The Various Tools and Appliances Required and Instructions for Their Effective Use by W.J.E. Crane 1888

Beating and Backing Books Part 2

 

A piece of plain waste paper or part cover should be placed on each side of the beating, to preserve the first and last section from actual contact with the stone or the hammer.

Before commencing to beat a book, the operator should refer to the date at the foot of the title-page, to ascertain when it

Knock Down Iron and Press

was printed. This is necessary, because, if recently-printed books are exposed to very heavy beating, they will probably "set-off"; that is to say, the ink lines will be partly impressed on the opposite pages, thus rendering the printing more or less illegible, and much impairing the appearance of the book. New books should be beaten very cautiously.

If the amateur has not provided himself with a beating hammer and stone, he may make shift by screwing up the knocking-down iron in the end of the laying press, as at Fig. 34, and beating his books thereon with the "backing hammer." This is, of course only a very inferior makeshift; still, the work may be done so.

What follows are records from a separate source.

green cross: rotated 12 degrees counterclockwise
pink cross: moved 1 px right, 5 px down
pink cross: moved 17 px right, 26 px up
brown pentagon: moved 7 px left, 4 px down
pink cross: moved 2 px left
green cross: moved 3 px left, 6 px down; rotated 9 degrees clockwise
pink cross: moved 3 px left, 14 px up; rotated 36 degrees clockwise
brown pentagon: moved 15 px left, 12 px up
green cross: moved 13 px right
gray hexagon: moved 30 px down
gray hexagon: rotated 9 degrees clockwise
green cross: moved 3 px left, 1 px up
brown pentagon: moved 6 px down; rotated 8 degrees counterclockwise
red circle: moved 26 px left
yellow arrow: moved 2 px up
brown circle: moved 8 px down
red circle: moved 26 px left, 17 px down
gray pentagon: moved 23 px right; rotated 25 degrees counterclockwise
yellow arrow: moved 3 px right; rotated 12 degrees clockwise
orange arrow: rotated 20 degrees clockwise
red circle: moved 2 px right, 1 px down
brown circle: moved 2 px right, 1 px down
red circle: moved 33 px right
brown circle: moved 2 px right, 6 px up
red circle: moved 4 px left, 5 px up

In all tolerably large establishments the rolling-machine has superseded the beating-hammer for many years past. Of this machine we have given an illustration. It consists essentially of two large smooth-surfaced iron cylinders, between which the books are passed; it is provided with an apparatus by which the rollers or cylinders can be brought together or set further apart; it does its work well and quickly. The operator sets the rollers at what he considers a suitable distance asunder, then takes a number of sections and places them between a pair of tin plates of corresponding size, and puts them to the rollers, while an assistant turns the handle. The plates and sections are caught by the rollers and drawn between them, and are received by the assistant as they emerge at the other side. Precautions against "setting-off" are as necessary with the rolling-machine as with the beating-hammer.

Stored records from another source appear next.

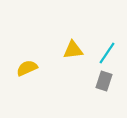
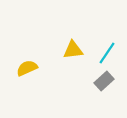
gray rectangle: rotated 30 degrees clockwise
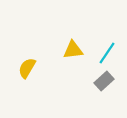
yellow semicircle: rotated 35 degrees counterclockwise
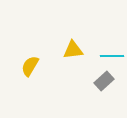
cyan line: moved 5 px right, 3 px down; rotated 55 degrees clockwise
yellow semicircle: moved 3 px right, 2 px up
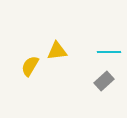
yellow triangle: moved 16 px left, 1 px down
cyan line: moved 3 px left, 4 px up
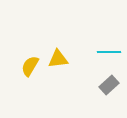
yellow triangle: moved 1 px right, 8 px down
gray rectangle: moved 5 px right, 4 px down
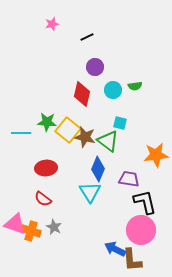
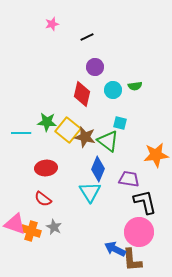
pink circle: moved 2 px left, 2 px down
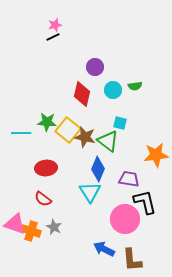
pink star: moved 3 px right, 1 px down
black line: moved 34 px left
pink circle: moved 14 px left, 13 px up
blue arrow: moved 11 px left
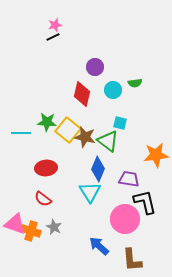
green semicircle: moved 3 px up
blue arrow: moved 5 px left, 3 px up; rotated 15 degrees clockwise
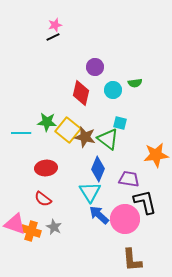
red diamond: moved 1 px left, 1 px up
green triangle: moved 2 px up
blue arrow: moved 31 px up
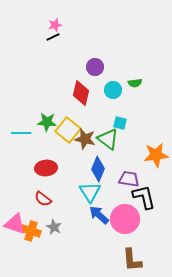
brown star: moved 2 px down
black L-shape: moved 1 px left, 5 px up
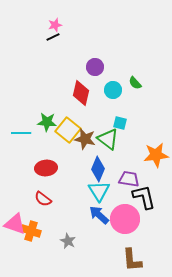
green semicircle: rotated 56 degrees clockwise
cyan triangle: moved 9 px right, 1 px up
gray star: moved 14 px right, 14 px down
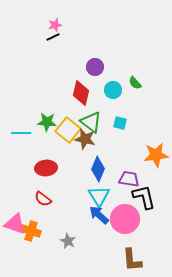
green triangle: moved 17 px left, 17 px up
cyan triangle: moved 5 px down
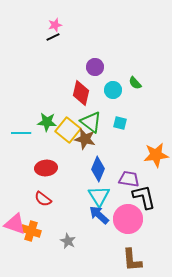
pink circle: moved 3 px right
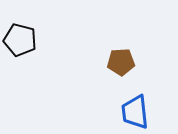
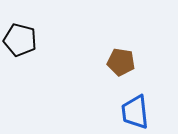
brown pentagon: rotated 12 degrees clockwise
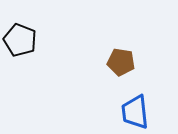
black pentagon: rotated 8 degrees clockwise
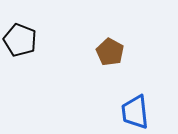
brown pentagon: moved 11 px left, 10 px up; rotated 20 degrees clockwise
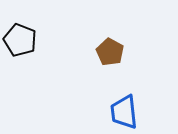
blue trapezoid: moved 11 px left
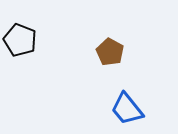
blue trapezoid: moved 3 px right, 3 px up; rotated 33 degrees counterclockwise
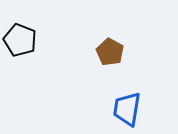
blue trapezoid: rotated 48 degrees clockwise
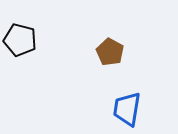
black pentagon: rotated 8 degrees counterclockwise
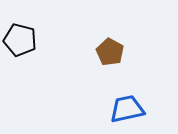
blue trapezoid: rotated 69 degrees clockwise
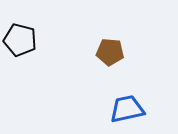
brown pentagon: rotated 24 degrees counterclockwise
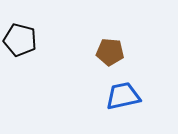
blue trapezoid: moved 4 px left, 13 px up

We may here remark that of late years a new kind of book illustration has come into vogue which needs special precautions.

We allude to the "chromo" plates, such as those issued with the Leisure Hour, Sunday at Home, &c. The colored inks and oil colors used in printing these are very slow in drying. This is especially the case with the dark broom used in the shadows (probably asphaltum), which seems as if it would never dry; and if such a plate were inserted in its place before the book were beaten or rolled, it would be found to have adhered to the opposite page so tenaciously that it would be impossible to separate them. These plates must, therefore, never be "placed" until the book has been through these operations; but this is not all. They will even "stick" from the other ordinary pressure the book will have to go through. It is therefore necessary that, after each plate is placed, the binder put a piece of waste paper in front of it, to guard against sticking; though, in all probability, when the book is bound, he will not be able to get even this waste paper off without the use of moisture, which is objectionable. Perhaps, proper-sized pieces of the ordinary oiled tracing paper would answer better, although we have not personally made the experiment.